Q Syndicate✍Jan 21, 2016
Last week, the Anglican Communion -- the church that broke off from Roman Catholicism so that Henry VIII could divorce Catherine of Aragon and marry Anne Boleyn -- voted to punish its American outlet, the Episcopalian Church. "Global South" Anglicans, particularly those in former British colonies in Africa, have been eager to expel the Episcopalian Church for its acceptance of marriage equality for same-sex couples (and for allowing an openly gay man to serve as bishop).
Nigeria alone has more Anglicans than the U.S., Canada and Great Britain combined. When Anglican leaders from the global South insisted on punishing the U.S. church for same-sex marriage, they had the votes to get most of what they wanted.
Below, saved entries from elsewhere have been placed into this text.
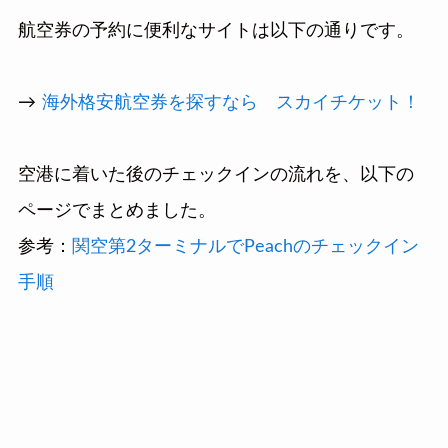
航空券の予約に便利なサイトは以下の通りです。
→
海外格安航空券を探すなら スカイチケット！
空港に着いた後のチェックインの流れを、以下の
ページでまとめました。
参考：
関空第2ターミナルでPeachのチェックイン
手順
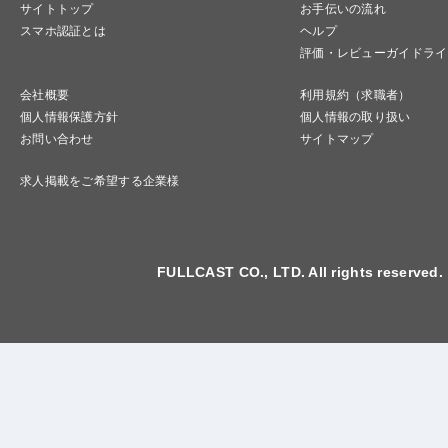
サイトトップ
お手伝いの流れ
スマホ認証とは
ヘルプ
評価・レビューガイドライ
会社概要
利用規約（求職者）
個人情報保護方針
個人情報の取り扱い
お問い合わせ
サイトマップ
求人掲載をご希望する企業様
FULLCAST CO., LTD. All rights reserved.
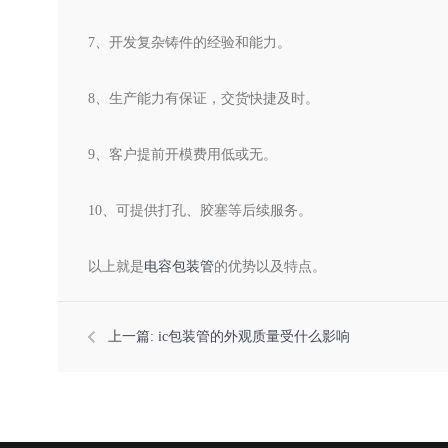
7、开发复杂铸件的经验和能力。
8、生产能力有保证，交货快捷及时。
9、客户提前开模费用低或无。
10、可提供打孔、胶塞等后续服务。
以上就是
电容包装管
的优势以及特点。
上一篇:
ic包装管的外观质量受什么影响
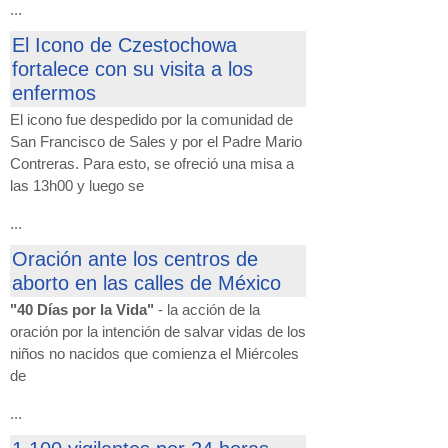
...
El Icono de Czestochowa
fortalece con su visita a los
enfermos
El icono fue despedido por la comunidad de
San Francisco de Sales y por el Padre Mario
Contreras. Para esto, se ofreció una misa a
las 13h00 y luego se
...
Oración ante los centros de
aborto en las calles de México
"40 Días por la Vida"
- la acción de la
oración por la intención de salvar vidas de los
niños no nacidos que comienza el Miércoles
de
...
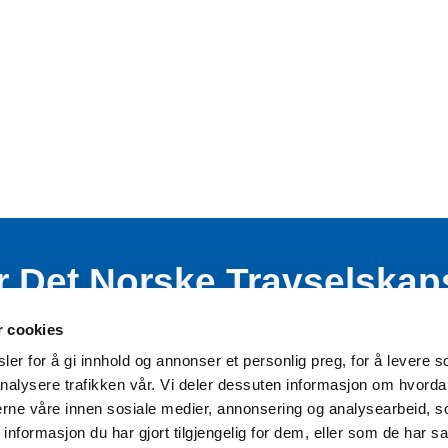
r Det Norske Travselskap
nde virksomhet blant bar
r cookies
er for å gi innhold og annonser et personlig preg, for å levere s
nalysere trafikken vår. Vi deler dessuten informasjon om hvorda
nerne våre innen sosiale medier, annonsering og analysearbeid, 
formasjon du har gjort tilgjengelig for dem, eller som de har sa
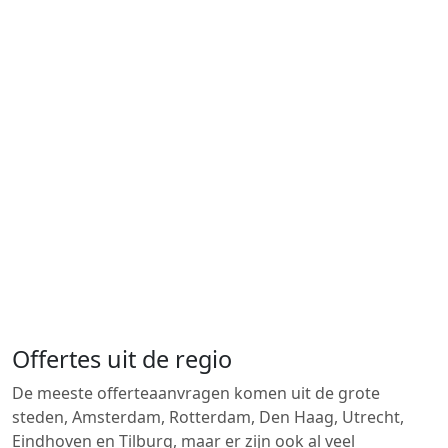
Offertes uit de regio
De meeste offerteaanvragen komen uit de grote
steden, Amsterdam, Rotterdam, Den Haag, Utrecht,
Eindhoven en Tilburg, maar er zijn ook al veel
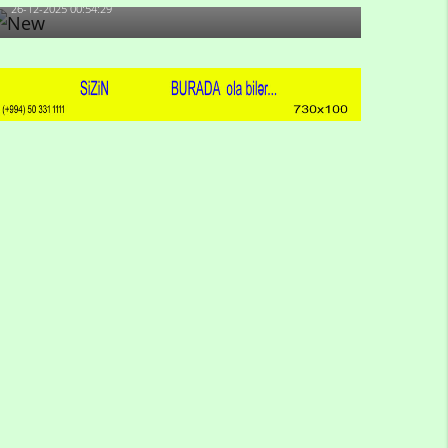
26-12-2025 00:54:29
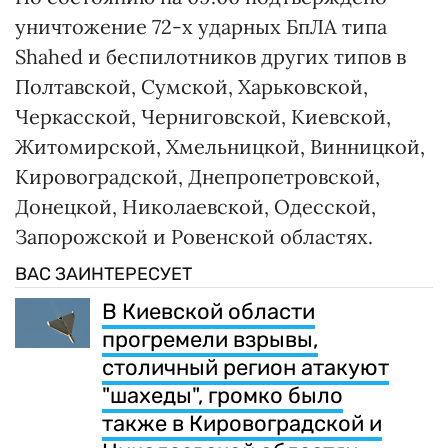
уничтожение 72-х ударных БпЛА типа
Shahed и беспилотников других типов в
Полтавской, Сумской, Харьковской,
Черкасской, Черниговской, Киевской,
Житомирской, Хмельницкой, Винницкой,
Кировоградской, Днепропетровской,
Донецкой, Николаевской, Одесской,
Запорожской и Ровенской областях.
ВАС ЗАИНТЕРЕСУЕТ
В Киевской области
прогремели взрывы,
столичный регион атакуют
"шахеды", громко было
также в Кировоградской и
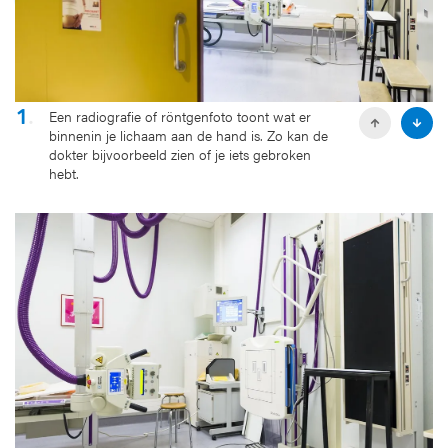
1
.
Een radiografie of röntgenfoto toont wat er
P
N
binnenin je lichaam aan de hand is. Zo kan de
r
e
dokter bijvoorbeeld zien of je iets gebroken
e
x
hebt.
v
t
i
s
o
l
u
i
s
d
s
e
l
i
d
e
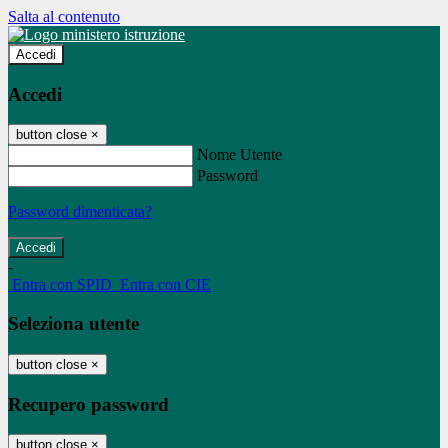
Salta al contenuto
Accedi
Accedi
button close
×
Nome Utente
Password
Password dimenticata?
-
Entra con SPID
Entra con CIE
Seleziona utente
button close
×
Recupero password
button close
×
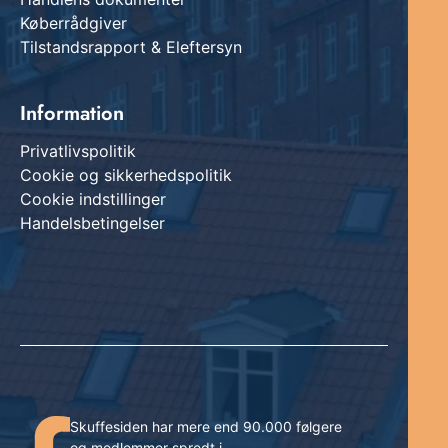
Køberrådgiver
Tilstandsrapport & Eleftersyn
Information
Privatlivspolitik
Cookie og sikkerhedspolitik
Cookie indstillinger
Handelsbetingelser
Skuffesiden har mere end 90.000 følgere
og medlemmer spredt i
A joint statement said U.S. church's policy on same-sex marriage represented a fundamental departure from the faith and teaching held by the majority of the Anglican provinces.The punishment, shutting the American church out of doctrinal meetings of the Anglican Communion for the next three years, was not enough for the Ugandan Primate, Archbishop Stanley Ntagali, who stalked out of the meeting. Ntagali had been pushing for a stronger resolution calling upon the American and Canadian churches to "voluntarily withdraw from the meeting and other Anglican Communion activities until they repented of their decisions that have torn the fabric of the Anglican Communion at its deepest level."
After the vote, the Archbishop of Canterbury, Justin Welby, issued a statement attempting to mitigate the schism. “It’s a constant source of deep sadness that people are persecuted for their sexuality," he wrote. "I want to take this opportunity personally to say how sorry I am for the hurt and pain, in the past and present, that the church has caused and the love that we at times completely failed to show, and still do, in many parts of the world including in this country.”
As for the still divided church, Welby hopes that the primates will continue to "walk together," a phrase taken from Amos 3:3: "Can two walk together, except they be agreed?" (KJV)
The feelings of LGBT Christians aside, Giles Fraser in The Guardian takes a look at the bright side:
For three years the American church will be banned from various doctrinal and ecumenical meetings of the communion. Given that such meetings are about as interesting at watching paint dry, one might conclude that the Americans have been rewarded rather than punished.